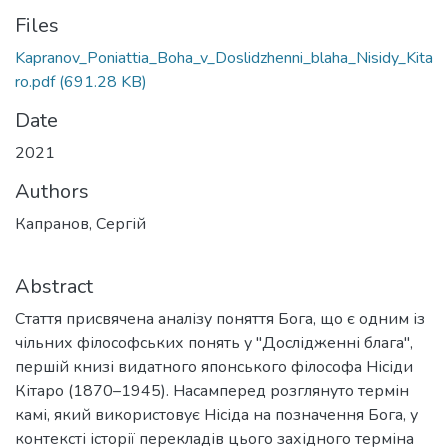
Files
Kapranov_Poniattia_Boha_v_Doslidzhenni_blaha_Nisidy_Kita
ro.pdf
(691.28 KB)
Date
2021
Authors
Капранов, Сергій
Abstract
Стаття присвячена аналізу поняття Бога, що є одним із
чільних філософських понять у "Дослідженні блага",
першій книзі видатного японського філософа Нісіди
Кітаро (1870–1945). Насамперед розглянуто термін
камі, який використовує Нісіда на позначення Бога, у
контексті історії перекладів цього західного терміна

» Problem requirements
If an entry above holds a picture, leave that picture out and print the rest exactly.

» Task result
Files
Kapranov_Poniattia_Boha_v_Doslidzhenni_blaha_Nisidy_Kita
ro.pdf
(691.28 KB)
Date
2021
Authors
Капранов, Сергій
Abstract
Стаття присвячена аналізу поняття Бога, що є одним із
чільних філософських понять у "Дослідженні блага",
першій книзі видатного японського філософа Нісіди
Кітаро (1870–1945). Насамперед розглянуто термін
камі, який використовує Нісіда на позначення Бога, у
контексті історії перекладів цього західного терміна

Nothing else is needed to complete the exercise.